I was at Craft Night last night when my SILs showed me a piece by their grandmother (DH’s grandmother also). They had gone through her bag of crochet, which SIL#2 has had since she died. They wanted to make something out of the pieces for our niece who is getting married in April.
We have, or had, a doily that was similar made by my great grandmother (Grama Johnson). I showed my mom and she thinks the cream portion is tatted and the rose and leaves are crocheted. I don’t tat or crochet so I have no idea. I have seen tatting and the outer cream work does look like tatting.
Of course, I did a web search to see what I could find. Lots of Etsy patterns that were not relevant. I did find Picmia, which has lots of flowers. What I would really like to see is an index of patterns by technique.
I thought that Workbasket, an older magazine that I believe is out of print might have been a source of the pattern. I found a pay per view resource. It has a free history of the magazine. This is clearly a labor of love, however I found it a little difficult to navigate. I also found an index of Tatting patterns from Workbasket. I didn’t find the pattern for the piece above.
In my web travels, I found some interesting sites. Needlenthread has online resources that include historic needlework sites, coloring pages and vintage pattern sites. The resources appear mostly to be about embroidery.
This is the sort of reference project into which, as a librarian, I could sink my teeth. Too bad nobody pays me for this.
Let me know if you have seen such a thing. I have a couple of vintage books I can look at and will do that later.
I have seen crochet roses, but never the green leafy edging like in yoyr. Definitely a pattern worth hunting up. Soon as i get home i will check my vintage stitch dictionary for you. Fingers crossed:)
That could actually be all crocheting. I’ve done a few doilies in my life and I have some older pieces from my Mom’s side of the family too. I am sure one of your other reader’s is more of an expert than I am and you’ll get better responses.
The first rounds of the cream color around the rose are crochet — it looks like a round of triple (or maybe double) crochet, with two rounds of chain stitch anchored to the previous round with either slip stitch or single crochet (you would chain 6 or however many, then single crochet to attach to the previous round, etc. to make the lacy area around the rose.) The other cream rounds, the one before and the two after the green leaves, could look tatted to me. (I tried to learn tatting years ago but couldn’t get the hang of it — this was before Youtube, so I might have better luck now. So I’m not an expert on what it looks like!)

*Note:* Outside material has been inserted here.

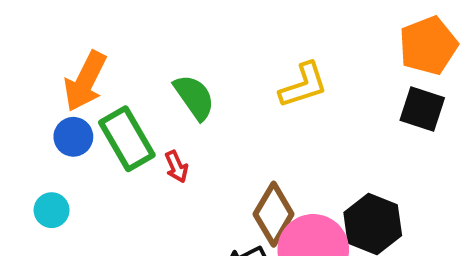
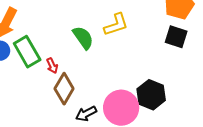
green semicircle: (194, 97) -> (83, 38), moved
brown diamond: (274, 214) -> (64, 89), moved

It’s not impossible for those rounds to be crochet based on what I’m seeing, but you couldn’t just crochet that in one pass. If it were crocheted, you would have to be working around either a base thread/cord (in the manner of Irish crochet) or a around a crochet chain, which is how I’d approach it if I were trying to reproduce this in crochet. So in this case, you could get the same or similar look by making longer chains than the inner cream rounds, anchoring each of them after x number of choices stitches, and then you’d have to go around the same round again, making single crochet stitches around the chains you made in the last round. The picots in the outer round (the little bumps) could be produced either by crochet or tatting. In crochet, you could stop halfway across, chain a few stitches, then slip stitch to attach to the last single crochet and keep going.
I’ve never managed to produce crocheted picots this neat, though. I think that it would have been less work to tat those sections rather than go to all the effort of producing the same look in crochet.

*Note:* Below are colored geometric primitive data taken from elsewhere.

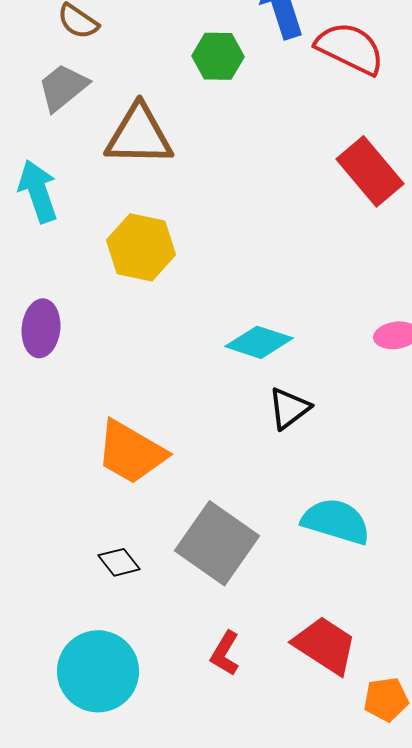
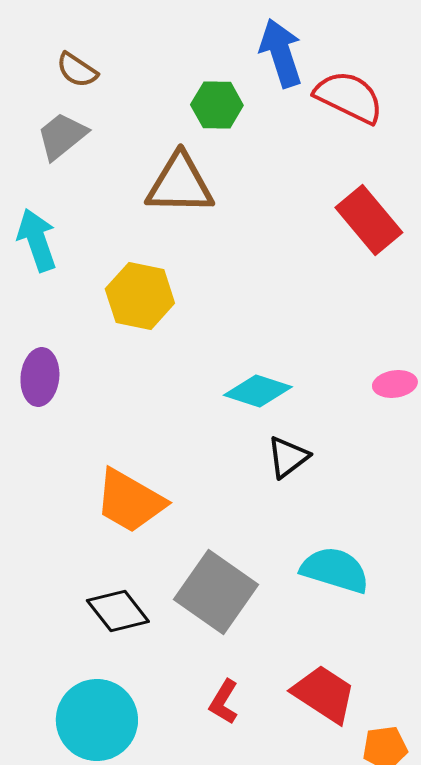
brown triangle: (139, 135) -> (180, 184), moved
black diamond: (119, 562) -> (118, 611), size x1.5

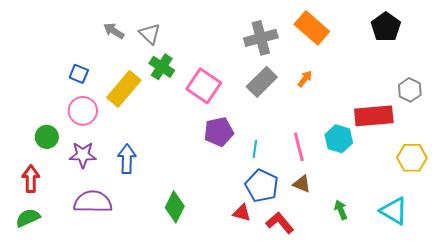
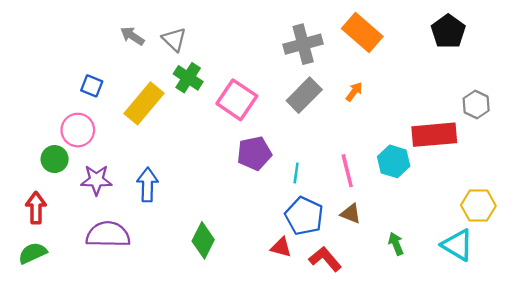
pink circle: (83, 111) -> (78, 130), moved
yellow hexagon: (412, 158) -> (478, 206), moved

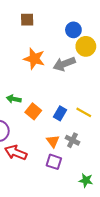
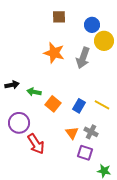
brown square: (27, 20) -> (59, 17), moved
gray arrow: (64, 64) -> (83, 58), turned -50
red arrow: (16, 153) -> (36, 144), turned -145
purple square: (54, 162) -> (85, 153), moved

I re-read this after I posted it and realized parts of it are a little incoherent — sorry about that! I was typing on my tablet and got randomly autocorrected in at least one spot (choices vs chain) and left random words in other places when I changed my mind and rephrased. I hope it at least sort of makes sense!
Thank you so much! I don’t know very much about crochet, but my SILs do and will understand what you are saying. Thanks for taking the time.